• WORK ITEM
Nothing outside the range is to be copied. From the entries below, reproduce exactly the lines starting at the one with "Нет времени или" and ending at the one with "профессиональных водителей, владеющих", without pictures.

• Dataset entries
· · ·

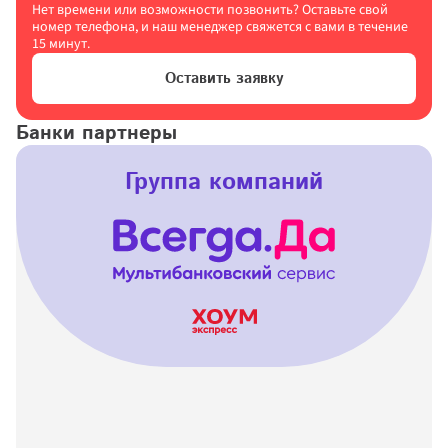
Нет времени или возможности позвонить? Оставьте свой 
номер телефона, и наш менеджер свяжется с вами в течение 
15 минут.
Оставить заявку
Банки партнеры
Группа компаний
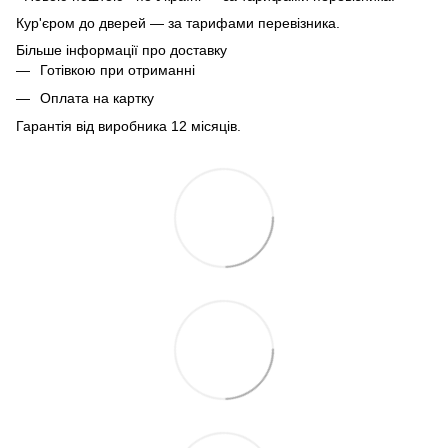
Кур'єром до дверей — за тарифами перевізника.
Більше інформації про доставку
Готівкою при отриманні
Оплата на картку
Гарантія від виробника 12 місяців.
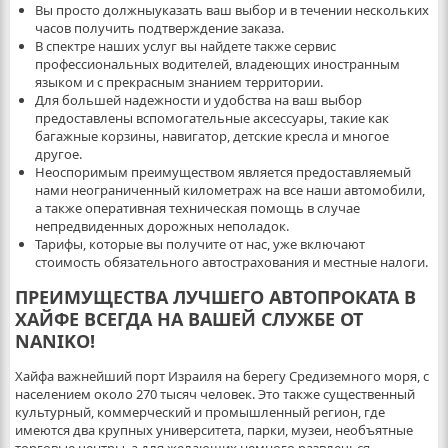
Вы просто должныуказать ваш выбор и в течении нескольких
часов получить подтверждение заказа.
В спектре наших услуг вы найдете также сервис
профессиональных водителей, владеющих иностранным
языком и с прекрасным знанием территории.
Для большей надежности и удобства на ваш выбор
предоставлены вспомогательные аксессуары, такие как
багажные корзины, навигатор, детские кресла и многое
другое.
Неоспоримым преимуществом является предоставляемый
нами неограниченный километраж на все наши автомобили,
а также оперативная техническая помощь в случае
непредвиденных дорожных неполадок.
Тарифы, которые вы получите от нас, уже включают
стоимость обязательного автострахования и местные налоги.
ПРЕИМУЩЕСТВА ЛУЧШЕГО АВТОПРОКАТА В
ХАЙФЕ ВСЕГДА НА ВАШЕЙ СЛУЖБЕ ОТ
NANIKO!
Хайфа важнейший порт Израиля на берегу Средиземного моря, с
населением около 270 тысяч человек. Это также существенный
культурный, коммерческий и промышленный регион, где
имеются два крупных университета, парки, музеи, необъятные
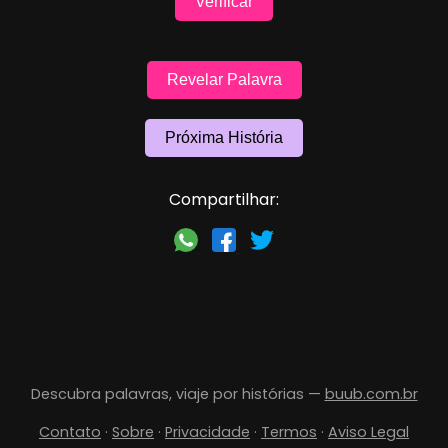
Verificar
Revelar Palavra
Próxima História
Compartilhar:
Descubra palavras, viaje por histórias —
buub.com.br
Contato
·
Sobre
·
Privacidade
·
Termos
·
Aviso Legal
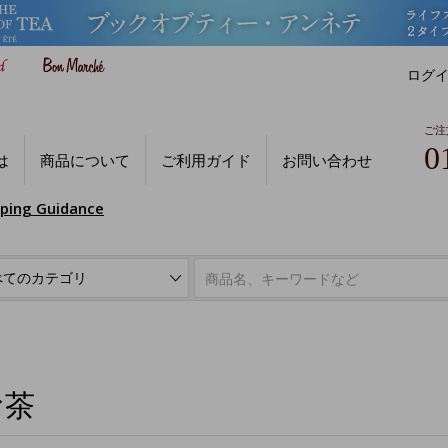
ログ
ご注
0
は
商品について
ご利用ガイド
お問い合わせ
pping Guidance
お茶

· · ·

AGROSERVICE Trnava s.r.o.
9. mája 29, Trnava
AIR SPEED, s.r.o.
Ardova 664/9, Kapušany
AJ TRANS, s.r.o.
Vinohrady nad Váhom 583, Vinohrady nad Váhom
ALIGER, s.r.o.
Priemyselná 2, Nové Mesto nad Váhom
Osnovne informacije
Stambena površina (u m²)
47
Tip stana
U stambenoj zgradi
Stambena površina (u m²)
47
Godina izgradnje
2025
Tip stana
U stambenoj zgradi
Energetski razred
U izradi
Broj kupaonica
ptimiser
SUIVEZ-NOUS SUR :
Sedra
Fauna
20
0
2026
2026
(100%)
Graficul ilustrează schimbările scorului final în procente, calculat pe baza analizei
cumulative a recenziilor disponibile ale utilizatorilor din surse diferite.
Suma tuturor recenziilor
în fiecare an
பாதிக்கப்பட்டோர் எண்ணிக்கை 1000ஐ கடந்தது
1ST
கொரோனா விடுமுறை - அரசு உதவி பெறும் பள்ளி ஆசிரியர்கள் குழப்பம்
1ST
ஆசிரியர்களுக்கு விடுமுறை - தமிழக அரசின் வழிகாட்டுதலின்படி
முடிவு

· · ·

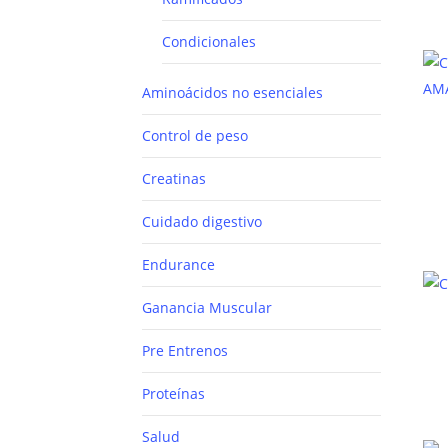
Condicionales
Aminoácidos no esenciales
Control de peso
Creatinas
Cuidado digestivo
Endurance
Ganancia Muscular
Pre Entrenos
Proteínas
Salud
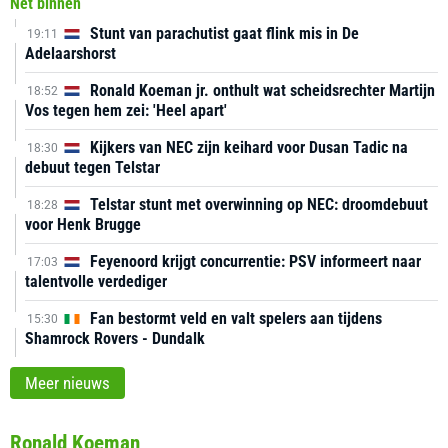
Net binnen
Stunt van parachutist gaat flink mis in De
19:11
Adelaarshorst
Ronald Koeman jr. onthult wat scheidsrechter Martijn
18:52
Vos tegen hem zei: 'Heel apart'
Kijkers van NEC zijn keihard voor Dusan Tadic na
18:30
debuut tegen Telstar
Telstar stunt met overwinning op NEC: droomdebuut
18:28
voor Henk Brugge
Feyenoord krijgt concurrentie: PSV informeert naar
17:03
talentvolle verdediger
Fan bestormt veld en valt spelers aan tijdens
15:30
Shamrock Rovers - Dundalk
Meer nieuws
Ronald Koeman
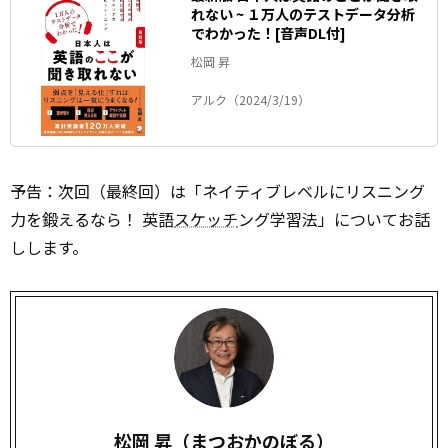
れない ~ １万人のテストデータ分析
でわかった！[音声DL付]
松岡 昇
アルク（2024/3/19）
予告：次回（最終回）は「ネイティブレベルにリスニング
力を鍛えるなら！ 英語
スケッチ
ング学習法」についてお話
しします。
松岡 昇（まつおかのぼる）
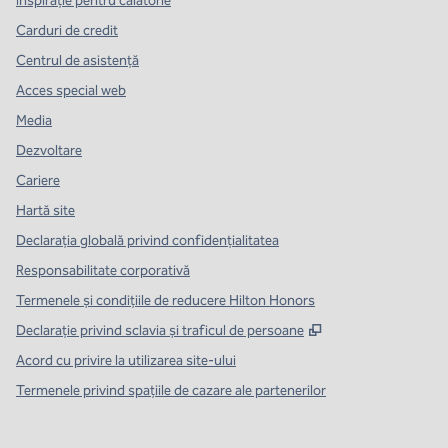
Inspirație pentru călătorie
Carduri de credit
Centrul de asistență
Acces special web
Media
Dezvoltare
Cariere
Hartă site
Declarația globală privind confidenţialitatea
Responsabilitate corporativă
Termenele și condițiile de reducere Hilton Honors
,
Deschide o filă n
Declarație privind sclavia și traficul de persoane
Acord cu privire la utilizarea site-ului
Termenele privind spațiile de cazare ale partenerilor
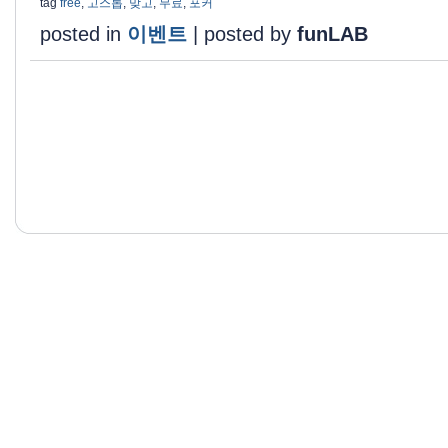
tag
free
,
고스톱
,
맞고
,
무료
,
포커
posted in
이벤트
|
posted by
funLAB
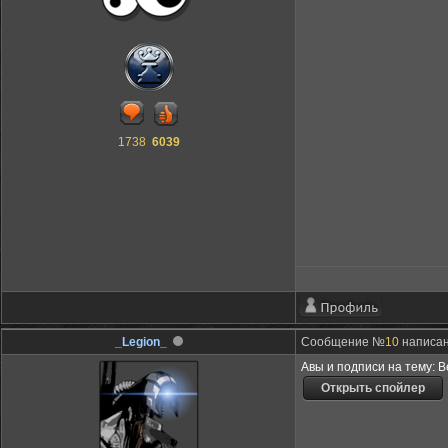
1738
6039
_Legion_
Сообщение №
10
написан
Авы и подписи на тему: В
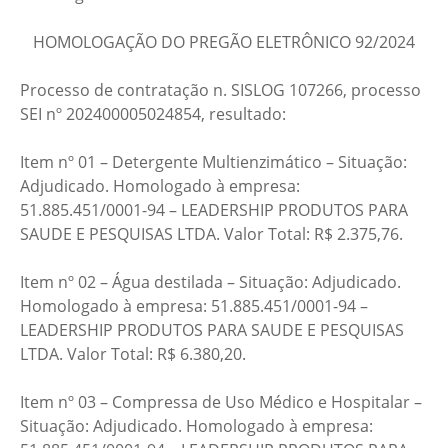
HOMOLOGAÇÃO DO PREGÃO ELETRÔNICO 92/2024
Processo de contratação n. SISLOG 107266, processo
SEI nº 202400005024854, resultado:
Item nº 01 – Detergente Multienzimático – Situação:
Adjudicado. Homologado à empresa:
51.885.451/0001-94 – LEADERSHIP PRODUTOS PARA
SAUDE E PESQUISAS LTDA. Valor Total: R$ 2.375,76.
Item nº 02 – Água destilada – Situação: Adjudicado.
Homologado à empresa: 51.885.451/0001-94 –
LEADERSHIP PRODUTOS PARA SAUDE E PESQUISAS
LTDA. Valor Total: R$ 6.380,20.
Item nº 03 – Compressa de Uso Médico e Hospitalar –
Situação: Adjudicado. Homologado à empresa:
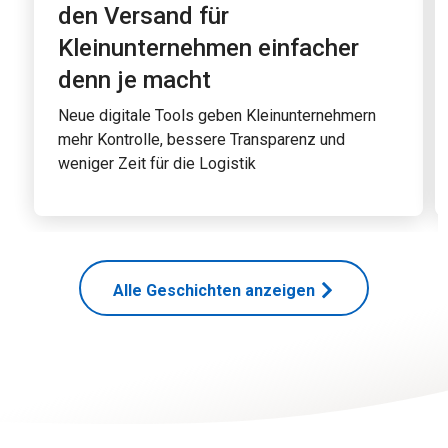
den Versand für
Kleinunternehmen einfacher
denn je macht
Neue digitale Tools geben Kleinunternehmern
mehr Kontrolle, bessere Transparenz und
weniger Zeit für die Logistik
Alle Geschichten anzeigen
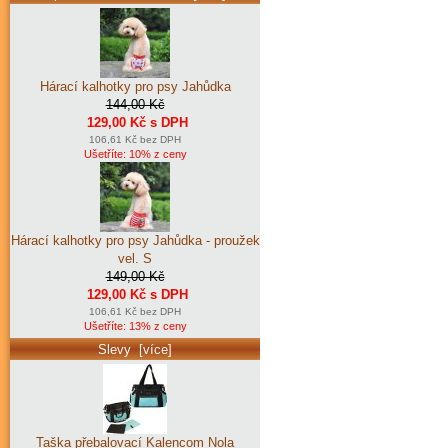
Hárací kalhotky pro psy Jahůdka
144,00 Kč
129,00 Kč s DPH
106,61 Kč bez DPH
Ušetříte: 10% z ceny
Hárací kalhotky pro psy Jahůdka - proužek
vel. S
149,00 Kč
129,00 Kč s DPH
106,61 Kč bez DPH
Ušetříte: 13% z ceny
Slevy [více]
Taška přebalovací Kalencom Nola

· · ·

• ANSWER SPACE
Нет времени или возможности позвонить? Оставьте свой 
номер телефона, и наш менеджер свяжется с вами в течение 
15 минут.
Оставить заявку
Банки партнеры
Группа компаний
Кур'єром до дверей — за тарифами перевізника.
Більше інформації про доставку
Готівкою при отриманні
Оплата на картку
Гарантія від виробника 12 місяців.
Вы просто должныуказать ваш выбор и в течении нескольких
часов получить подтверждение заказа.
В спектре наших услуг вы найдете также сервис
профессиональных водителей, владеющих иностранным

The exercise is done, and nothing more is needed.